Mountaineer Heinrich Harrer chronicles his seven years living in the colorfully sacred city of Lhasa, the capital of Tibet, serving as close confident and friend to the 14th Dalai Lama Tenzin Gyatso. The autobiographical account of those years during World War II follows the Austrian and his mountaineering partner Peter Aufschnaiter as they are imprisoned while trekking in Northern India in 1939.

The two eventually escape in 1944 to nearby Tibet, finding their way across the mountainous landscape of the Asian country to its hidden capital. The book details the rich and vivid beauty of Lhasa, with its religious trappings and colorful customs. As Harrer finds himself becoming close friends with the young Dalai Lama, the former mountaineer remains immersed in the traditional Asian community until 1950 when the Communist Chinese invasion prompts his departure.

"Out of Africa" by Isak Dinesen
Where: Nairobi, Kenya
When: 1914-31

African Wildlife
African Wildlife

Penned by Danish Baroness Karen von Blixen-Finecke as Dinesen, "Out of Africa" paints vivid images of the vast land of Nairobi, Kenya and its native farming communities during the 20s and 30s. As European settlers like the baroness make their way to the untouched Eden of Africa, two cultures collide along the wild landscape.

The baroness makes her living as a farmer, connecting with the native African tribes and other westerners like big-game hunter Denys Finch Hatton, who have escaped to Kenya's pure, animal-covered land void of modernization. The baroness' account of her African lifestyle brings new ideas to those searching for their next African safari. "Out of Africa" shows readers the best way to experience to beauty and heartache of the African landscape is to share life with the ever-changing countryside.

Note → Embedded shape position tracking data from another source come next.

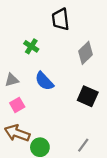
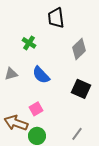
pink square: (17, 105) -> (36, 109), moved

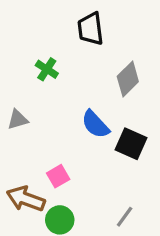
blue semicircle: (41, 75) -> (95, 124), moved

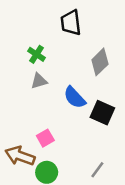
gray triangle: (18, 119) -> (39, 81), moved

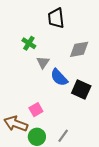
gray diamond: (100, 62) -> (79, 49), turned 35
gray triangle: (39, 81) -> (43, 62), moved, turned -40
gray line: (97, 170) -> (63, 136), moved

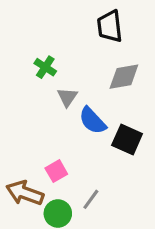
black trapezoid: (56, 18) -> (110, 26), moved
gray line: (63, 136) -> (91, 199), moved

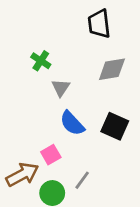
blue semicircle: (92, 121) -> (72, 123), moved
brown arrow: (25, 193) -> (22, 175), turned 132

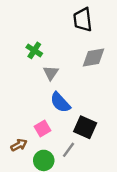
black square: (115, 126) -> (85, 127), moved
brown arrow: (22, 175) -> (19, 145), size x0.6

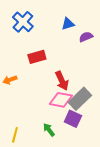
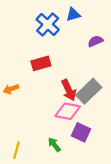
blue cross: (23, 22) -> (48, 24), moved
blue triangle: (68, 24) -> (73, 14), moved
gray rectangle: (80, 99) -> (89, 91), moved

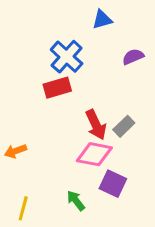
blue cross: (48, 24) -> (67, 57), moved
orange arrow: (11, 89) -> (15, 151), moved
gray rectangle: (89, 91) -> (124, 126), size x0.6

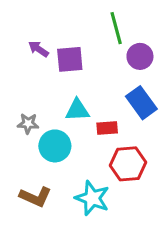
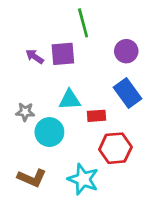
green line: (116, 28) -> (83, 23), moved
purple arrow: (38, 49) -> (35, 57), moved

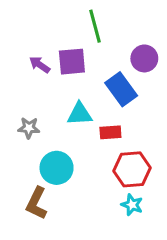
blue rectangle: (128, 93) -> (121, 89), moved
cyan circle: (49, 132) -> (57, 168), moved
brown L-shape: (32, 178) -> (37, 203), turned 92
cyan star: (83, 179) -> (132, 205), moved, size x0.6

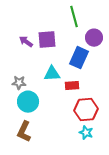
green line: (95, 26) -> (74, 17), moved
blue rectangle: (121, 89) -> (79, 58), turned 60
cyan circle: (57, 168) -> (28, 102), moved

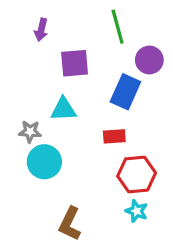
purple arrow: (26, 42) -> (41, 30), moved, turned -112
cyan triangle: (52, 74) -> (63, 109), moved
brown L-shape: (24, 132) -> (70, 224), moved

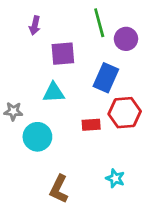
purple circle: (149, 60) -> (126, 39), moved
gray star: (30, 132) -> (13, 111), moved
red rectangle: (114, 136) -> (91, 125), moved
red hexagon: (137, 174) -> (125, 113), moved

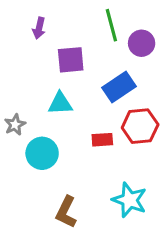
blue rectangle: (106, 78) -> (119, 87), turned 32
gray star: (13, 111) -> (15, 125), turned -30
cyan star: (115, 178) -> (129, 200), size x1.6

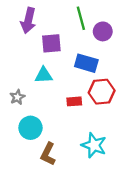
purple arrow: (39, 28) -> (28, 20), size x1.6
blue rectangle: (119, 87) -> (86, 63), turned 50
gray star: (15, 125) -> (17, 97), moved
cyan circle: (42, 153) -> (30, 128), moved

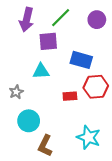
green line: (81, 18) -> (61, 18), moved, turned 60
purple circle: (103, 31) -> (97, 20), moved

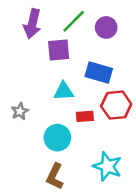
purple circle: (97, 20) -> (106, 27), moved
cyan triangle: (41, 71) -> (64, 91), moved
cyan circle: (29, 121) -> (57, 138), moved

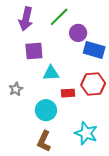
purple circle: (106, 27) -> (78, 33), moved
purple square: (59, 50) -> (34, 51), moved
blue rectangle: (99, 73) -> (94, 50), moved

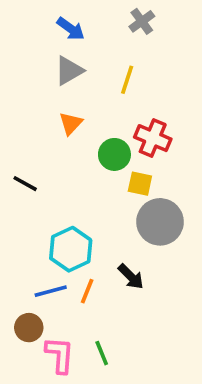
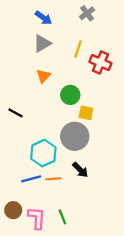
red cross: (153, 138) -> (100, 62), moved
gray circle: (160, 222) -> (75, 136), moved
orange line: (87, 291) -> (53, 179), turned 64
brown circle: (29, 328) -> (13, 210), moved

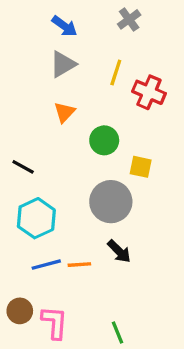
yellow square: (86, 113) -> (141, 167), moved
cyan hexagon: (43, 153) -> (36, 218), moved
green line: (62, 217) -> (117, 332), moved

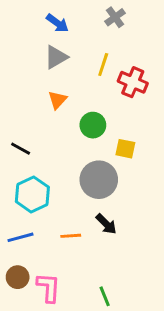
blue line: (46, 265) -> (21, 237), moved

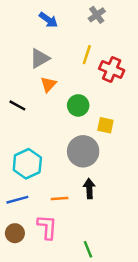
gray triangle: (56, 57) -> (40, 58), moved
black line: (21, 149) -> (17, 105), moved
black arrow: (106, 224) -> (89, 189), turned -138
pink L-shape: (49, 287) -> (47, 227), moved

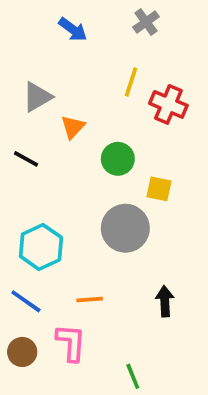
gray triangle: (40, 58) -> (37, 97), moved
black arrow: (89, 189) -> (165, 301), moved
blue line: (17, 200) -> (26, 301), turned 50

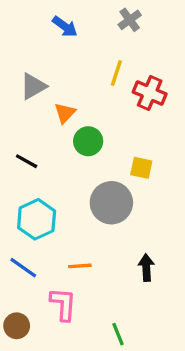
black line: (26, 159) -> (27, 161), moved
green circle: (118, 159) -> (88, 141), moved
brown circle: (22, 352) -> (17, 326), moved

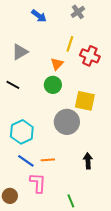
orange triangle: (65, 113) -> (57, 64), moved
black line: (27, 161) -> (13, 85), moved
yellow square: (141, 168) -> (85, 101), size x1.5
blue line: (23, 268) -> (26, 161), moved

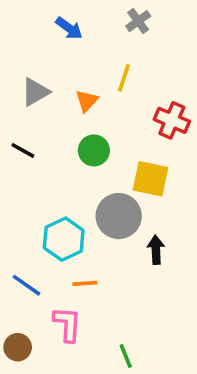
red cross: (90, 56) -> (172, 120), moved
orange triangle: (57, 64) -> (87, 101), moved
cyan hexagon: (22, 132) -> (64, 239), moved
blue line: (26, 161) -> (26, 285), moved
black arrow: (88, 161) -> (156, 250), moved

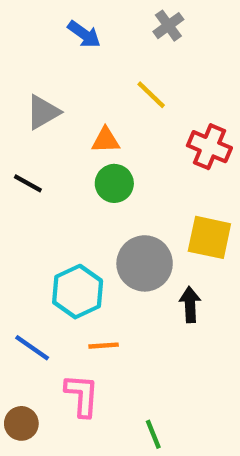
yellow line: (124, 78) -> (151, 95), turned -64
orange triangle: (87, 101) -> (106, 140), moved, turned 45
yellow square: (151, 179) -> (209, 237), moved

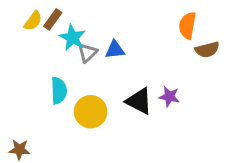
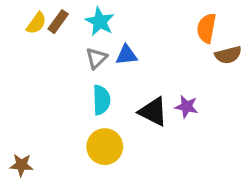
cyan star: (72, 38) -> (100, 22), moved
cyan semicircle: (59, 91) -> (101, 100), moved
yellow circle: (91, 112) -> (105, 147), moved

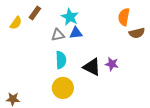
cyan star: (100, 22) -> (70, 17), moved
yellow semicircle: (36, 23) -> (16, 23), moved
gray triangle: (96, 58) -> (58, 35), turned 32

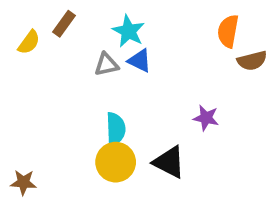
blue triangle: (76, 33) -> (140, 61), turned 32
cyan semicircle: (61, 60) -> (116, 129), moved
black triangle: (92, 67) -> (169, 162), moved

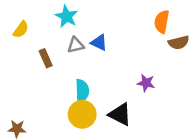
brown rectangle: (64, 24) -> (46, 58), moved, turned -60
cyan star: (129, 31) -> (67, 16), moved

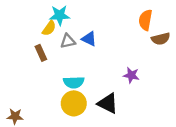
cyan star: (67, 16) -> (60, 15), turned -30
yellow semicircle: (21, 30) -> (49, 28), moved
cyan semicircle: (82, 91) -> (74, 82), turned 90

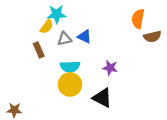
purple star: (131, 75) -> (110, 68), moved
cyan semicircle: (74, 82) -> (70, 67), moved
yellow circle: (74, 103) -> (70, 84), moved

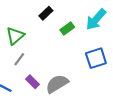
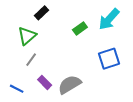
black rectangle: (46, 13) -> (42, 13), moved

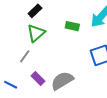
green rectangle: (80, 28) -> (72, 26), turned 48
green triangle: (27, 36) -> (36, 33), moved

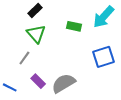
green triangle: (36, 33) -> (36, 34), turned -30

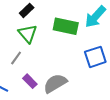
green rectangle: (74, 26) -> (66, 26), size x1.6

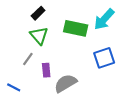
purple rectangle: (30, 81) -> (46, 70), moved, turned 40

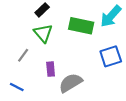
gray line: (28, 59) -> (23, 55), moved

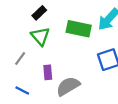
blue line: (17, 87) -> (22, 90), moved

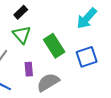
green rectangle: (79, 29) -> (54, 46), moved, turned 45

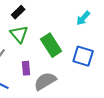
cyan arrow: (87, 18) -> (83, 18), size x0.7
blue square: (87, 57) -> (83, 56), turned 35

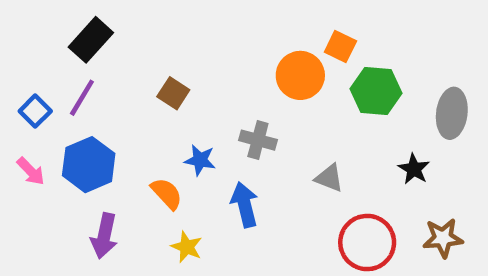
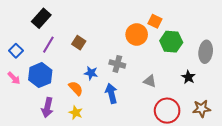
purple line: (82, 98) -> (48, 45), moved
yellow star: (187, 247) -> (76, 113), moved

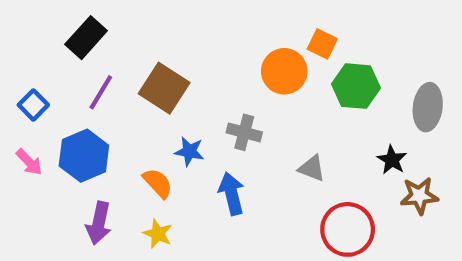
brown square: (79, 43) -> (164, 88), size x1.6
brown star: (202, 109) -> (419, 196), moved

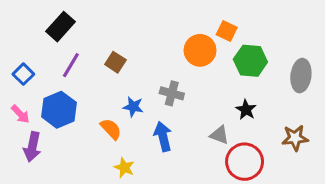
brown square: (164, 88) -> (115, 62), size x0.6
black star: (392, 160) -> (246, 110), moved
gray triangle: (312, 168) -> (219, 135), moved
purple arrow: (99, 223) -> (32, 147), moved
yellow star: (158, 234) -> (124, 168), moved

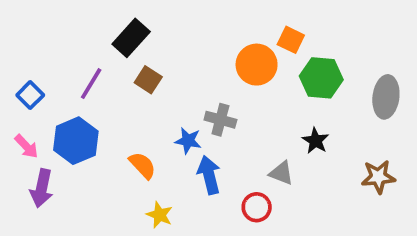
black rectangle: (60, 27) -> (131, 38), moved
blue star: (133, 107) -> (188, 141), moved
red circle: (245, 162) -> (257, 207), moved, size x0.6

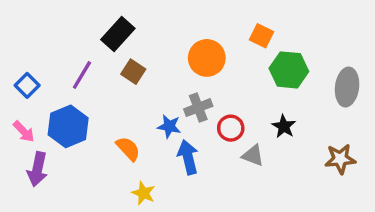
orange circle: (257, 65) -> (207, 58), moved
gray cross: (220, 120) -> (198, 108), turned -36
red circle: (257, 207) -> (231, 128), moved

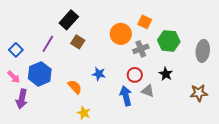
orange square: (262, 36) -> (145, 22), moved
gray cross: (198, 108) -> (141, 49), moved
blue arrow: (188, 157) -> (126, 96), moved

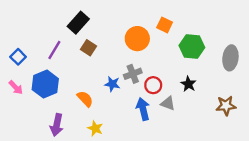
gray cross: (141, 49) -> (133, 74), moved
purple arrow: (22, 99) -> (57, 125), moved

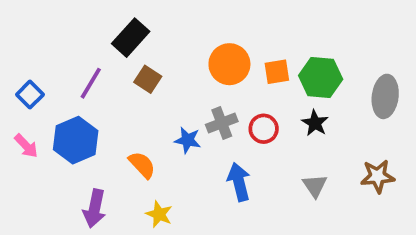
orange square: (165, 25) -> (277, 72), moved, turned -35
black star: (188, 84) -> (315, 123), moved
red circle: (153, 85) -> (264, 129), moved
gray triangle: (168, 103) -> (315, 186), moved, turned 35

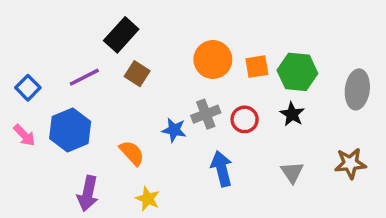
purple line: (91, 83) -> (84, 77), turned 32

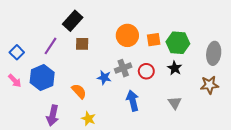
brown square: (137, 74) -> (82, 44), turned -32
purple line: (84, 77) -> (51, 46), turned -30
brown star: (350, 163) -> (209, 85), moved

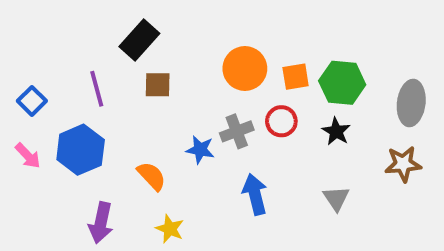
purple line: (51, 46) -> (97, 89), turned -48
red circle: (146, 71) -> (281, 121), moved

"The Motorcycle Diaries" by Ernesto Guevara de la Sema

Where: South America
When: 1952

Peru Roadside
Peru Roadside

This autobiographical story follows the young Ernesto Guevara de la Sema and his friend Alberto Grando during their first Latin American expedition as they travel the South American countryside on a 1939 Norton 500 motorcycle. Guevara — who would later be known as the Marxist revolutionary Che Guevara — leaves Buenos Aires, Argentina a semester before finishing medical school to travel to Caracas, Venuzula and into Peru where he and Grando volunteer at the San Pablo leper colony.

"The Motorcycle Diaries" not only gives readers a view of the roadways and trails throughout South America, but a look into the beginnings of the political views and moral precepts that carried Guevara through this revolutionary years in Cuba.